I guess in my head I just cant see why 3s have anything to do with it when there are only 2 choices (Door 1 and 2, door 3 having now been rendered irrelevant as we know for a fact its a goat).

Then again I am sure half these things are designed to make some stuffy bearded virgin in some basement feel superior to mere mortals anyway

I'ts actally quite simple maths & logic (I am c**p at maths, but quite good with logic ) .

In the 1st instance you have a 1 in 3 chance that the door you select is the one with the car behind it. This is actually quite low odds in the context if you think about it!

Now that Monty has opened one door and it has a goat behind it you odds go to 2 in 3 if you switch & not 1 in 2 as most people assume, so by changing your door choice you actually increase the likelyhood of picking the door with the car behind.

If look at the odds of each choice, from the original door choice right through to either winning or losing the car your overall odds are 1 in 6 for each outcome. So again by changing doors you improve the odds.

The Wikipedia link sums it all up quite well even if it does go on a bit!

Yer heads still hurt..!

Last edited by eduabncs; 15th July 2008 at 07:27 PM.

If you've ever watched the beginning of the film 21, this problem is the one described in the lecture that features near the beginning of the film, which got me intrigued enough to research it on the net. lol

It's a very well know and well discussed problem, my father was even given this problem as part of his 'A' level maths course in the 60's, although it wasn't in the context of a game show.

The moment the goat is shown behind door 3, my head tells me that it is no longer a question of 1 in 3, or 2 in 3, or 3 in 3. It simply tells me that the car is behind 1 of 2 doors. (the discounted door with the goat simply not being a factor anymore)...so my head just tells me that the car is either behind door 1 , or door 2. So its a 50/50 choice. I cant include door 3 as a probability/possibility because I now know for a fact that it has no car.

I guess I just will never get it. (though it does still sound like something beardy people use to show their "cleverness" off, the mathematical equivalent of pointing out a double negative in someones sentence )

I think its down to this quote from that wiki page

"The player's probability of winning by switching increases to 2/3 in the original problem because in the two cases above where the host would reveal the car, he is forced to reveal the remaining goat instead"
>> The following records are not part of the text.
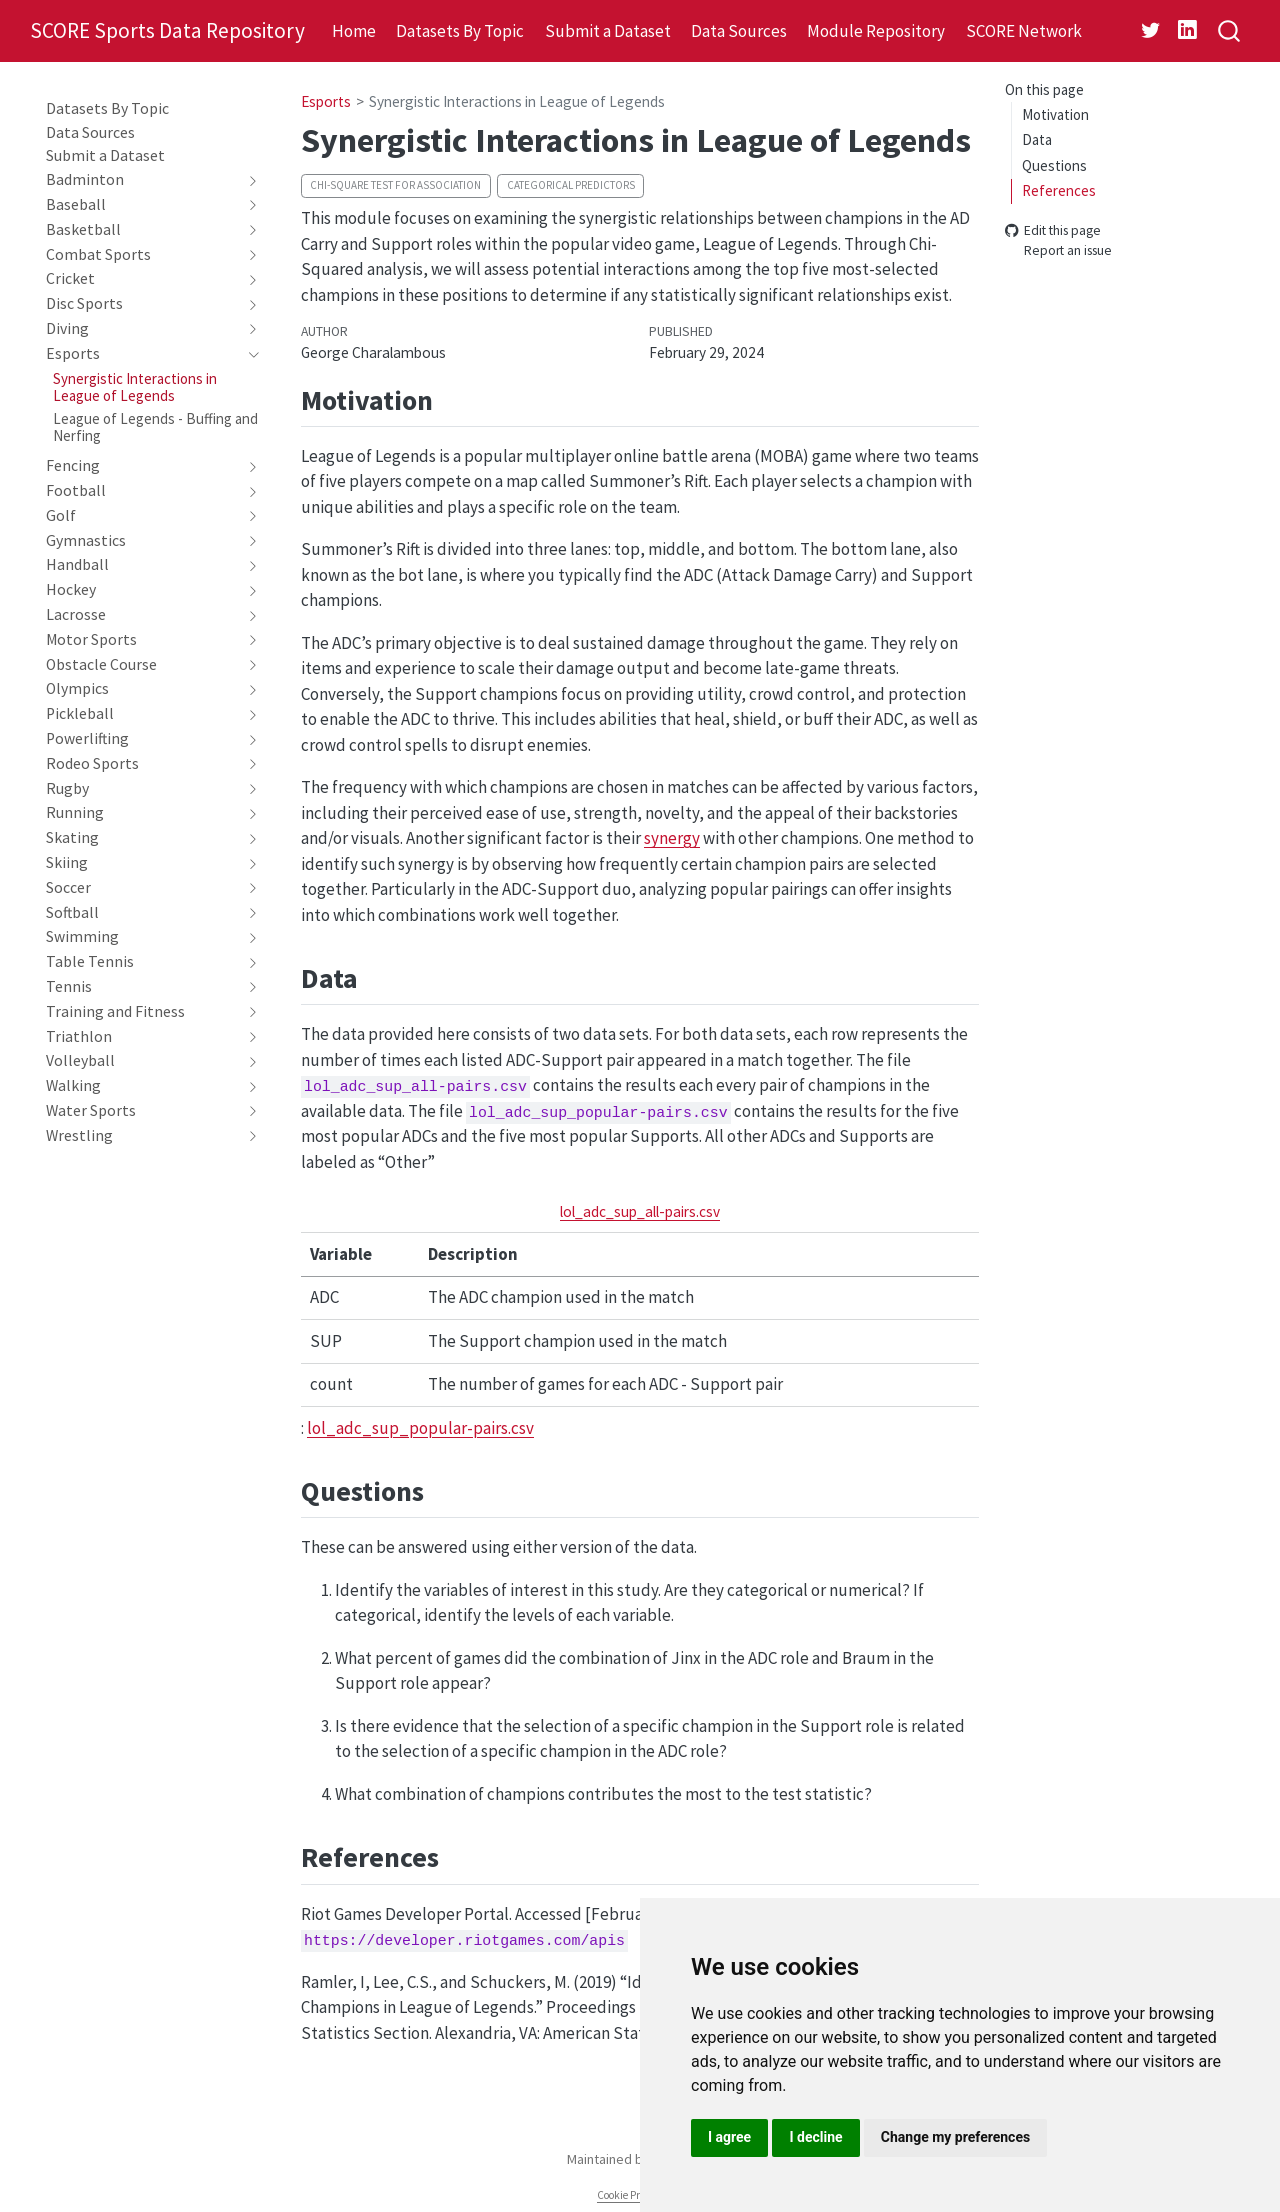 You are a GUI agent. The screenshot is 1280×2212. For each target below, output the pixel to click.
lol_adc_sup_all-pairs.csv (640, 1211)
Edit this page (1053, 230)
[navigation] (142, 180)
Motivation (1055, 114)
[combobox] (1230, 31)
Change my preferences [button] (955, 2137)
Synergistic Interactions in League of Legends (517, 101)
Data (1037, 139)
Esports (326, 101)
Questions (1054, 165)
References (1059, 190)
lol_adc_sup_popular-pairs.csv (420, 1428)
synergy (672, 838)
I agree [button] (729, 2137)
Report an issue (1058, 251)
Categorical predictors (571, 185)
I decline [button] (815, 2137)
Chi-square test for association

So, if I am reading that correctly, its ONLY 2/3 IF the host would reveal the car and is forced to reveal the remaining goat.

Whereas the way I was reading that original quote, was that the host has not revealed a car initially, but has ONLY revealed a goat. Which if I am reading that wiki quote correctly would mean that the odds would indeed be 50/50 because the 2/3 probability isnt triggered unless the host reveals a car and has to open an alternative door showing a goat instead.

Which is indeed listed on that wiki page in the little table where it says

"The host does not know what lies behind the doors, and opens one at random without revealing the car (Granberg and Brown, 1995:712).
=
Switching wins the car half of the time."

I agree with Jake. It is similar to the coin tossing misconception. The probability of throwing two heads in a row is 1 in 4. Now suppose the first coin is a head, people assume the chances of getting the second head is still 1 in 4, however there can only be two possible outcomes for the second throw, therefore the chances of getting two head in a row is now 1 in 2. The odds have changes because you know the outcome of the first throw.

When Monty opens a door you will know the position of one of the goats, at this point there are only two possible outcomes, the odds have changed and you now have a 1 in 2 chance of getting the car, it doesn’t matter if you change your mind.

Last edited by SeanVin; 16th July 2008 at 02:01 AM.

Here’s another maths problem that is counter intuitive. Suppose you drive one lap of a 1 mile race track at an average speed 60mph. How fast would you have to drive on your second lap to complete both laps at an average speed of 120 mph?